A Python library for rapid prototyping, experimenting, and logging of federated learning using state-of-the-art models and datasets. Built using PyTorch and PyTorch Lightning.

Project description



Table of Contents

Features

  • Python 3.6+ support. Built using torch-1.10.1, torchvision-0.11.2, and pytorch-lightning-1.5.7.
  • Customizable implementations for state-of-the-art deep learning models which can be trained in federated or non-federated settings.
  • Supports finetuning of the pre-trained deep learning models, allowing for faster training using transfer learning.
  • PyTorch LightningDataModule wrappers for the most commonly used datasets to reduce the boilerplate code before experiments.
  • Built using the bottom-up approach for the datamodules and models which ensures abstractions while allowing for customization.
  • Provides implementation of the federated learning (FL) samplers, aggregators, and wrappers, to prototype FL experiments on-the-go.
  • Backwards compatible with the PyTorch LightningDataModule, LightningModule, loggers, and DevOps tools.
  • More details about the examples and usage can be found below.
  • For more documentation related to the usage, visit - https://torchfl.readthedocs.io/.

Installation

Stable Release

As of now, torchfl is available on PyPI and can be installed using the following command in your terminal:

$ pip install torchfl

This is the preferred method to install torchfl with the most stable release.

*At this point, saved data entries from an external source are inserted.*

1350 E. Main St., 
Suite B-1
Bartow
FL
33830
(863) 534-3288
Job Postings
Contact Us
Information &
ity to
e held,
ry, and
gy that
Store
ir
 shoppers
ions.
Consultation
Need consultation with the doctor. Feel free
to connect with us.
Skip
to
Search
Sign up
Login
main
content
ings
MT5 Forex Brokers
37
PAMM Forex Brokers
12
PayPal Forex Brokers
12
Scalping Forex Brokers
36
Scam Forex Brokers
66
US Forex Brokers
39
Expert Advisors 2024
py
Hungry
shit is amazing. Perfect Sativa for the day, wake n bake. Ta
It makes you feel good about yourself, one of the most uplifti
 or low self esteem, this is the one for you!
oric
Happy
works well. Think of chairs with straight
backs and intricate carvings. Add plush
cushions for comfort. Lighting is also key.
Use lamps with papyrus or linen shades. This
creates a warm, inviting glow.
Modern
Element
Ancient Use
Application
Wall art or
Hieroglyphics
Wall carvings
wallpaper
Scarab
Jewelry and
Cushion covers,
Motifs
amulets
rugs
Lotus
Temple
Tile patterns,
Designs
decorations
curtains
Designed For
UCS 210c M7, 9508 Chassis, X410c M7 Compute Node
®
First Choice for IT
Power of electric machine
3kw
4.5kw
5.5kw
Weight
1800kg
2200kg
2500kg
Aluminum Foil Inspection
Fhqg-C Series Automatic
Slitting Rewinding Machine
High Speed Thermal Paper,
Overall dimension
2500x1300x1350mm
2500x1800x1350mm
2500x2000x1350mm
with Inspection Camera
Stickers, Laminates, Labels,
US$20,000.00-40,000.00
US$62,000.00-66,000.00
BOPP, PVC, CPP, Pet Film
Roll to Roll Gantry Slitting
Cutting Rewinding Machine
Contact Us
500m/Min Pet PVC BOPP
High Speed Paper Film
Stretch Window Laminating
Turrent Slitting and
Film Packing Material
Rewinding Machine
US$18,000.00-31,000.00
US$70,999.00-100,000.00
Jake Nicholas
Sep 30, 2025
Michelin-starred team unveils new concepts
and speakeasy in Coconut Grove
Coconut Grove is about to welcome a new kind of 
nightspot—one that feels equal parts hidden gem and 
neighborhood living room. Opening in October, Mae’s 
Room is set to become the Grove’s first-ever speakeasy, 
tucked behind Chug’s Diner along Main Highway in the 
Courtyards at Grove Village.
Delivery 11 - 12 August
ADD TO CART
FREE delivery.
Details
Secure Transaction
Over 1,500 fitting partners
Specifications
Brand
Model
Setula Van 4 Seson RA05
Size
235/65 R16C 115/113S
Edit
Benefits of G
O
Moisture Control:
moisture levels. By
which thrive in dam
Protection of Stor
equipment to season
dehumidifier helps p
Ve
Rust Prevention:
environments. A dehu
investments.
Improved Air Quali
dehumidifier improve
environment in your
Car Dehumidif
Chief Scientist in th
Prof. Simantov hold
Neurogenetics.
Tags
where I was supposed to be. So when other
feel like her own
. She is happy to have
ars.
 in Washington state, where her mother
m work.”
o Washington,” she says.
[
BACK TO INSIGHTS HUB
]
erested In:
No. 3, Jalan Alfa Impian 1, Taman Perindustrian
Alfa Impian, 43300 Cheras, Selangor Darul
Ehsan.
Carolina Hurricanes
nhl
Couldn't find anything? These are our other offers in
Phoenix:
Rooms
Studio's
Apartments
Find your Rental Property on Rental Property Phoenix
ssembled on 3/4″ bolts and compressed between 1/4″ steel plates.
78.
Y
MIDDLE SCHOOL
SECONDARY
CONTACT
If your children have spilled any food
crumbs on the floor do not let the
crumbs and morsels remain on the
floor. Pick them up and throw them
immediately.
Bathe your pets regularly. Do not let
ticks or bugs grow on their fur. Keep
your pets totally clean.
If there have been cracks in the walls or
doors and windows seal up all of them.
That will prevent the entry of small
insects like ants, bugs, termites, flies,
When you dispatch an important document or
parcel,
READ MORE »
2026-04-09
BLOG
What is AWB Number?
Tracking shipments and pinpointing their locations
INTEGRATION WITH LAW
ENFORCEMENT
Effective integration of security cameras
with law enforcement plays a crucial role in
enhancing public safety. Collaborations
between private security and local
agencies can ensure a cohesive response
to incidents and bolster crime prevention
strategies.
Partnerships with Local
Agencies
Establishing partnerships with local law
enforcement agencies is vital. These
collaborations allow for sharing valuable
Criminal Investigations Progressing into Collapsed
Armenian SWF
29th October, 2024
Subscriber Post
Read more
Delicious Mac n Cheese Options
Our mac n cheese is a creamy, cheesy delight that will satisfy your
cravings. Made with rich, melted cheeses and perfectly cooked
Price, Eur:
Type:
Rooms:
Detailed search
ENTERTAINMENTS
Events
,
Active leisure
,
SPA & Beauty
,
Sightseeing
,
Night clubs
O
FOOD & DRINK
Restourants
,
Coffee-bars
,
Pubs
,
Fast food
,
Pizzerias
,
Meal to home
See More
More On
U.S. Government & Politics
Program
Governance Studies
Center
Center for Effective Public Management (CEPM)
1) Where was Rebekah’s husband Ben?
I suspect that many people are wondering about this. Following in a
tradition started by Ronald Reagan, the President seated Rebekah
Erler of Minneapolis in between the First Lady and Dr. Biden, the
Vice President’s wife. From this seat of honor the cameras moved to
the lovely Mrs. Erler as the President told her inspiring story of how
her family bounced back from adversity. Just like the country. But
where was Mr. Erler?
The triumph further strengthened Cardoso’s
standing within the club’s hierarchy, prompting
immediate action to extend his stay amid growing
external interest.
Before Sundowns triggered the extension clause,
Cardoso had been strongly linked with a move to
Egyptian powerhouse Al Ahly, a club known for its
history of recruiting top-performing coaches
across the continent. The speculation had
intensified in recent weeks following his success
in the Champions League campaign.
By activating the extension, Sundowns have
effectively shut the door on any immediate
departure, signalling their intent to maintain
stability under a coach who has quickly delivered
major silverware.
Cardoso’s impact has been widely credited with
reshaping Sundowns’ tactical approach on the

If you don't have pip installed, this Python installation guide can guide you through the process.

Examples and Usage

Although torchfl is primarily built for quick prototyping of federated learning experiments, the models, datasets, and abstractions can also speed up the non-federated learning experiments. In this section, we will explore examples and usages under both the settings.

Non-Federated Learning

The following steps should be followed on a high-level to train a non-federated learning experiment. We are using the EMNIST (MNIST) dataset and densenet121 for this example.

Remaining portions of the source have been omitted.